James packed his things, and then stretched out on the bed. In a few days he would walk back into his house, his life. It would be stuffy after the summer’s vacancy. Her things would be gone — gaping holes in the closets where her clothes had been, the empty place in the toothbrush holder like an unblinking vacant eye. He felt like he deserved a better homecoming. Maybe he’d go to Carina’s first. They could sit outside in the grass under the cottonwoods. She would tell him about her summer school girls and he’d describe Echo Canyon Ranch in ways that made it all seem more spectacular than it really was. He wanted to tell her about the zebra. It was very important that he do it in such a way that she wouldn’t dream of laughing.

It was out there, the zebra, somewhere, moving through the sticky darkness. He imagined what the land would look like if you could somehow strip away all the brush — the mesquite and the cedars and the prickly pear and the madrones — to expose the animals. All the randoms. It would be like a goddamn menagerie.

Maybe there was a lion. If there was a zebra then it seemed like anything was possible. He hoped so.

If all was right in the world, there was a lion out there right now stalking the hills, eating deer and hogs to pass the time, but really hunting the zebra. Eventually the two would cross each other in the brush. The zebra would run, gratefully, and the lion would chase, and, ultimately, under the low shade of a live oak, the lion would feast on the zebra’s flesh before either one of them had to suffer one more indignity.

SUN DANCE

Rand spent whole afternoons sitting in his trailer, head in his hands, blueprints in rolls on the tables around him, the water cooler giving an occasional gurgle. Sometimes a shadow crossed the sun, flocks of starlings, coming down to perch, chattering in the trees.

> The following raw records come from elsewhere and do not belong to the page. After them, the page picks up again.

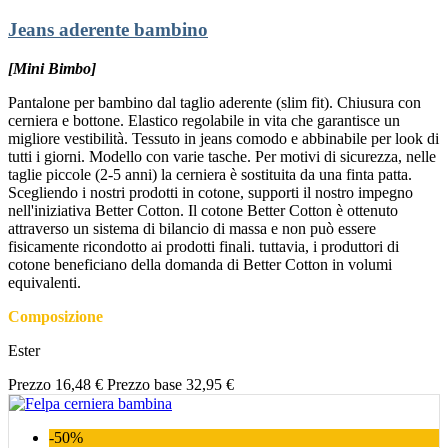
Jeans aderente bambino
[Mini Bimbo]
Pantalone per bambino dal taglio aderente (slim fit). Chiusura con
cerniera e bottone. Elastico regolabile in vita che garantisce un
migliore vestibilità. Tessuto in jeans comodo e abbinabile per look di
tutti i giorni. Modello con varie tasche. Per motivi di sicurezza, nelle
taglie piccole (2-5 anni) la cerniera è sostituita da una finta patta.
Scegliendo i nostri prodotti in cotone, supporti il nostro impegno
nell'iniziativa Better Cotton. Il cotone Better Cotton è ottenuto
attraverso un sistema di bilancio di massa e non può essere
fisicamente ricondotto ai prodotti finali. tuttavia, i produttori di
cotone beneficiano della domanda di Better Cotton in volumi
equivalenti.
Composizione
Ester
Prezzo
16,48 €
Prezzo base
32,95 €
-50%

It was early spring. When the ice had come off enough, he took his boat up to the Bighorn reservoir. He’d always liked fishing but now he had a hard time concentrating on it. After a while, he stopped bringing a rod. He’d pack a sandwich, a thermos of coffee, and a six-pack of beer. He’d fill an extra gas tank and run upstream against the placid flow of the river, hugging the soaring canyon walls, hearing nothing but the drone of the outboard.

When it was time for lunch, he’d nose the boat into a side canyon and tie off in the lee of a boulder to get out of the wind. After the constant noise of the motor his ears would taste the strange silence of the canyon, and Rand would feel for a moment that there had been a reprieve. He would sit perfectly still until something broke the silence — the boat rubbing against the rock, the croak of a passing raven, a fish jumping somewhere out across the lake — and then the spell was shattered and he’d unpack his sandwich and drink his beer. He’d stare at the wild striations of the sandstone canyon walls and invent lives for the four men he’d killed.

The crew leader’s name was Angel. He spoke perfect English. As was usually the case, he’d hired his cousins and brothers to work for him. They did block, concrete flatwork, and stone masonry. Rand had been using Angel’s crew for a few years. Always on time and dependable. He’d never found fault with their work. On the news there’d been a story about a contractor in New Jersey who’d gotten fourteen months in jail for hiring illegals to build a Wal-mart. There were sex offenders who got less time than that. If a man wanted to work, let him work.